If it is the case that our working memory maintains content that is not conscious and that can be used in other processes and get certain behavioural responses, then it would not be true that memory of certain information and its possibility of being used for planning and decision making, for example, is a sufficient condition for conscious awareness, as the evidence mentioned above shows, there is information maintained by our working memory that does not comply with the two laws of qualia previously mentioned.

Dutta, Shah, Silvanto, and Soto (2014), provide evidence of the neural correlates of these high-level cognitive tasks (like learning of complex item sequences, reading, arithmetic or delayed visual discrimination) operating on an unconscious level. They show that the dorsolateral and anterior prefrontal cortex can operate on non-conscious information in a way that seems different from automatic forms of sensorimotor priming that would support implicit working memory processes and higher-level cognitive function. They explain that visual stimuli below the threshold for conscious report can nevertheless be maintained and accessed for later use in a delayed memory discrimination test. The prefrontal cortex role in working memory may not be restricted to visible items, for example, but may also extend to non-conscious processes in the service of visual working memory.

It appears that there are other processes going on that contribute to the particular subjective experience we have of things, we would conclude that more than working memory is needed for conscious awareness. For example, according to Northoff (2003), the qualitative, phenomenological nature of qualia, could be related to an early activation of the ventromedial prefrontal cortex. At the same time, the co-activation in the ventromedial prefrontal cortex and hypothalamus, and the deactivation in the ventrolateral prefrontal cortex and posterior cingulate cortex, might account for the experience of presence of qualia, referring to the idea that something like the sweetness of chocolate is experienced as absent of time. At the same time, Northoff (2003) indicates, for example, that the non-structural homogeneity (the experience of unity and wholeness of our sensations) could be related to the multimodal nature of the ventromedial prefrontal cortex, integrating different aspects of our experience. The notion of transparency of our experience, the idea that our sensation are part of the world and we have a direct contact with it, might be related to a reciprocal suppression between the ventromedial and ventrolateral prefrontal cortex.

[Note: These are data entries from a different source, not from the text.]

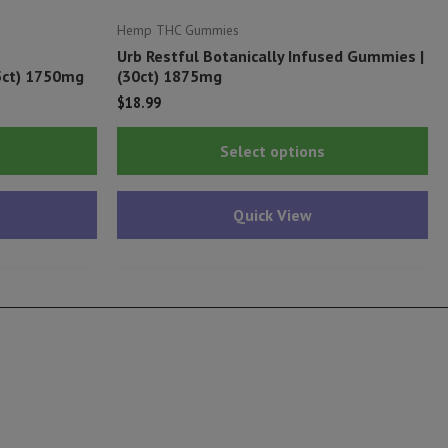
Hemp THC Gummies
Urb Restful Botanically Infused Gummies |
5ct) 1750mg
(30ct) 1875mg
$
18.99
This
Thi
Select options
product
pr
has
ha
Quick View
multiple
mu
variants.
var
The
Th
options
op
may
ma
be
be
chosen
ch
on
on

From all this information we could conclude that conscious awareness might need working memory but not all working memory content might fall under the realm of the conscious. So it might be the case that working memory is a good model and a necessary one to explain conscious awareness, but not a sufficient one. Further research on this topic should focus, if it is possible, on whether there can be conscious awareness without any sort of working memory, which would address the question of working memory being necessary for conscious awareness.